Published in Network

Tories demand Johnson bow to the US over Huawei

by on10 March 2020


Expensive 5G is ok, only rich people should have it anyway


British Prime Minister Boris Johnson faces his first rebellion on Tuesday over his decision to allow China’s Huawei a role in building the country’s 5G phone network.

In January, Britain decided to allow Huawei into what it said were non-sensitive parts of the network, with its involvement capped at 35 percent.

The decision angered the United States, which wants to exclude the Chinese company from the West’s next-generation communications systems because of security concerns.

A group of Johnson’s Conservatives, said to number between 30 and 50 lawmakers, oppose the decision. They are planning to back a change, or amendment, to the Telecommunications Infrastructure Bill, despite that legislation having very little to do with the security of the network.

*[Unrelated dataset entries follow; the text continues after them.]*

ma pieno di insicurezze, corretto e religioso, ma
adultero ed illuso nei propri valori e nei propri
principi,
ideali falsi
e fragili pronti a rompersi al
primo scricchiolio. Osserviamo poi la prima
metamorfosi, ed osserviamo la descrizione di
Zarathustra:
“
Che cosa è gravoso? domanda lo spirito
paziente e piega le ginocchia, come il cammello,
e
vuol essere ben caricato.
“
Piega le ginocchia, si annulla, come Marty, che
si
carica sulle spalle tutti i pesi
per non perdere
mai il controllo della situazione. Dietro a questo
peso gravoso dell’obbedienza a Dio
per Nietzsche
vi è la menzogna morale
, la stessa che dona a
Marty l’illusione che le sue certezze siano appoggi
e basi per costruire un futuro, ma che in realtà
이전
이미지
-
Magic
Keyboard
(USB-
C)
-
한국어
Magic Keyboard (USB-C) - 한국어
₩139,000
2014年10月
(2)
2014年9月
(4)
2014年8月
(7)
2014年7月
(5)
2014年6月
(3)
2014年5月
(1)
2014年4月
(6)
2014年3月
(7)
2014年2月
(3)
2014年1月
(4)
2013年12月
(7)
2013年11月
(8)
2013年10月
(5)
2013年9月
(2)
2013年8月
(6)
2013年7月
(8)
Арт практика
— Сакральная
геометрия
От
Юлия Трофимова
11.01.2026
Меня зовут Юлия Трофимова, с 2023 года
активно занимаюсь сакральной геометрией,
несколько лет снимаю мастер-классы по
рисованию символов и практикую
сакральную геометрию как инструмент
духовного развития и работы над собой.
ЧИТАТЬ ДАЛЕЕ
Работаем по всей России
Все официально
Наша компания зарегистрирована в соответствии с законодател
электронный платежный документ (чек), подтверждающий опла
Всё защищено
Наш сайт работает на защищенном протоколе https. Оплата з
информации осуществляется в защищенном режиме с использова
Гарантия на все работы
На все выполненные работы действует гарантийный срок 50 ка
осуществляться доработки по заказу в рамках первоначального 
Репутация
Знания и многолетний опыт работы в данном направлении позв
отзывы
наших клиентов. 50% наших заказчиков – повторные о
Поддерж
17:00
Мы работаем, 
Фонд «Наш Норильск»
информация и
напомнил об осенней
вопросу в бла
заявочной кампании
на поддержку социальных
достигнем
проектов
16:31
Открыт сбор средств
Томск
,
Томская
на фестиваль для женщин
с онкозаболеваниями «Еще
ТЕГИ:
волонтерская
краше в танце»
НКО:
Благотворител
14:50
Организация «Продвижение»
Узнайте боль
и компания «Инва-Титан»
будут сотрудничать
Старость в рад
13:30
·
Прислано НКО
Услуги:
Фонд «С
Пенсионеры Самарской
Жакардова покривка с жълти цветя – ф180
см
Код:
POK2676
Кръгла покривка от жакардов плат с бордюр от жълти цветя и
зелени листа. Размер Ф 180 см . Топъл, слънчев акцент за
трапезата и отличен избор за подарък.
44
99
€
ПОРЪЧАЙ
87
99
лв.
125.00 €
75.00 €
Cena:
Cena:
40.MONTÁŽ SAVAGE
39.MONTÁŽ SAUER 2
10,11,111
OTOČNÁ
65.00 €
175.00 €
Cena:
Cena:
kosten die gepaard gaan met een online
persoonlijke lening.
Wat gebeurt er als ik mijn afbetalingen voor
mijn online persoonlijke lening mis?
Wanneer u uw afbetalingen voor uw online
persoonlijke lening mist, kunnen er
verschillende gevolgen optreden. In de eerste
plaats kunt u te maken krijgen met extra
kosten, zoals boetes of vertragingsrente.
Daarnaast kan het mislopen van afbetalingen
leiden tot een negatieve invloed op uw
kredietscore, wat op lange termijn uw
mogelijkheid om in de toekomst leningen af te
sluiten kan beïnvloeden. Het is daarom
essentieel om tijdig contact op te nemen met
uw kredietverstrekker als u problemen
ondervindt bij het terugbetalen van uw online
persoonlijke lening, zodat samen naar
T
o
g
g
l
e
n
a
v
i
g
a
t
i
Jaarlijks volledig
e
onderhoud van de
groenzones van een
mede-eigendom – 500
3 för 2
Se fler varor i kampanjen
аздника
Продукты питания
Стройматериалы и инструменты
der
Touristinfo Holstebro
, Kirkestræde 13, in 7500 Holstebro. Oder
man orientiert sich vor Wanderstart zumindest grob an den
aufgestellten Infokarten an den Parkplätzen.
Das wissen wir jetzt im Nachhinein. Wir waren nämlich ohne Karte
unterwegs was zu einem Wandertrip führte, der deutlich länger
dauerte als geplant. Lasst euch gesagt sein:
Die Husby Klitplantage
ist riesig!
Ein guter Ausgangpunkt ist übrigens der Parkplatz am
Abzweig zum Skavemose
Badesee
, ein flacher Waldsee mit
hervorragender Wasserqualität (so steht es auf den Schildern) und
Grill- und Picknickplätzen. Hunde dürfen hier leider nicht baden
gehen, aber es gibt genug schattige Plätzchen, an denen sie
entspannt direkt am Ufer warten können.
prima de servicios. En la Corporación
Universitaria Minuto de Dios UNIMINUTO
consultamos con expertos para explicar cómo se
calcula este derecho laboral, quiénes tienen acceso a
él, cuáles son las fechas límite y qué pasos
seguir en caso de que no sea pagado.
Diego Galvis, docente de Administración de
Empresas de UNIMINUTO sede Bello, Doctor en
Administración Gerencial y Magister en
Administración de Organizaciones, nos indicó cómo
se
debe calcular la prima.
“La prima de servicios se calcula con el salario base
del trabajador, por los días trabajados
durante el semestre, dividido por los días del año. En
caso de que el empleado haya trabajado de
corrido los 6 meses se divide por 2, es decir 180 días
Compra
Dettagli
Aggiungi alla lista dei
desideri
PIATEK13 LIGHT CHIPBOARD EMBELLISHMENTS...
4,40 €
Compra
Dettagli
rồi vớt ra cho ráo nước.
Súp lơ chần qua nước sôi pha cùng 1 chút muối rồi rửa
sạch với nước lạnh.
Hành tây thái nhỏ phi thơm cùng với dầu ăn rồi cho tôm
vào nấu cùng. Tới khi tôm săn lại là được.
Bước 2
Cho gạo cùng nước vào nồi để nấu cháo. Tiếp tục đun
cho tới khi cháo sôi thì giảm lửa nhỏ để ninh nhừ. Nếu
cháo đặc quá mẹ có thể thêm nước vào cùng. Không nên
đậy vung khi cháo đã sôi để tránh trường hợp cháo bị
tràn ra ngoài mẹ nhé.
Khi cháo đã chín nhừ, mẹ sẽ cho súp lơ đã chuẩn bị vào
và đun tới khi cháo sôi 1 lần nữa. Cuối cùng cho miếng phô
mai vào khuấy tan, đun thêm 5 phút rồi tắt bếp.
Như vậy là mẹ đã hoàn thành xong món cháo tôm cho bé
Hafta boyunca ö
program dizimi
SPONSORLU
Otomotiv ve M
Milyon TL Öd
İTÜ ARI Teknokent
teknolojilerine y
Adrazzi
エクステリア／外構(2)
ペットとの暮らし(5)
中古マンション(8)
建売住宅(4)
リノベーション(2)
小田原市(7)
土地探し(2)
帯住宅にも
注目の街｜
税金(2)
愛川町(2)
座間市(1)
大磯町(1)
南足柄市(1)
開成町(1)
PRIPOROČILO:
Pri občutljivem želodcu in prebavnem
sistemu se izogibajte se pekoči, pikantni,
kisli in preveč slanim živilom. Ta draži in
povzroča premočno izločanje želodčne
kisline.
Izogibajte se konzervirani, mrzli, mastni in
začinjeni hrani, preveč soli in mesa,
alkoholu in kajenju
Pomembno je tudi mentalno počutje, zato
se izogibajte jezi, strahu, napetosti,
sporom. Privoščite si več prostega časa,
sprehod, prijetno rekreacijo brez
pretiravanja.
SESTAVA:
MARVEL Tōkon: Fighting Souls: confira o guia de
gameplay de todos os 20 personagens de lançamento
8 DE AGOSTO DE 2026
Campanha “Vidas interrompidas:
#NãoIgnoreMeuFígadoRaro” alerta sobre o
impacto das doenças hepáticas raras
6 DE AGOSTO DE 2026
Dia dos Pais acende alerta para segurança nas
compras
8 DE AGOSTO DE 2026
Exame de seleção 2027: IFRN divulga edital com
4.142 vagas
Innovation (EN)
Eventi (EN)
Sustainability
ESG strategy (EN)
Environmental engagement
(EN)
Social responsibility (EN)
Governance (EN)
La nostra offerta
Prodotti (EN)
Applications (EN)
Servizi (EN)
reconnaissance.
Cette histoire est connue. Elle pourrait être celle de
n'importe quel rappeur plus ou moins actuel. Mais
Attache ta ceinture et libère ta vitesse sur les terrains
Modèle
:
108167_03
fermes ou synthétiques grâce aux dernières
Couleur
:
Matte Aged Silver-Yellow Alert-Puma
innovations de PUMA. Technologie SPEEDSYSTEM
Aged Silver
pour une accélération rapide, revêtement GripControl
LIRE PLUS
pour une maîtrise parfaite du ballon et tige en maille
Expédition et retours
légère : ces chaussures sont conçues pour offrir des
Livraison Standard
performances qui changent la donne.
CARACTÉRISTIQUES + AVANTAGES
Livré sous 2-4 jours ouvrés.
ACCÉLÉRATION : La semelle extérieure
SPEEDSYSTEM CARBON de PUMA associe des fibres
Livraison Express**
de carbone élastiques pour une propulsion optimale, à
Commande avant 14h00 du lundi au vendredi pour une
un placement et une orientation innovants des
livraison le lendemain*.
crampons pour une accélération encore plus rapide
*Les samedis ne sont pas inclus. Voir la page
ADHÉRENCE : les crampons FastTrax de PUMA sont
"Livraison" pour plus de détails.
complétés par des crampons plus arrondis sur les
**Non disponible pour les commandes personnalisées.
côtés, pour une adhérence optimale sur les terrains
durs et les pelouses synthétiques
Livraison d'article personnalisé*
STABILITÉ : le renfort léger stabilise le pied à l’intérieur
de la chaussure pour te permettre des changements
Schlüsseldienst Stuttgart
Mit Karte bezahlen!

They want the companies termed by British security experts as “high-risk vendors”, which includes Huawei, stripped out of networks completely by the end of 2022.

David Jones, a Conservative lawmaker who signed the amendment said: “We hope to curb the government’s enthusiasm for installing hardware produced by a company that they acknowledge to be ‘high risk.” 

The Conservative rebels acknowledge they do not as yet have the numbers to force a change to government policy. But they hope if more than 20 lawmakers vote against a newly-installed government it might be a sizeable warning shot across the bows to influence Johnson to take a harder line.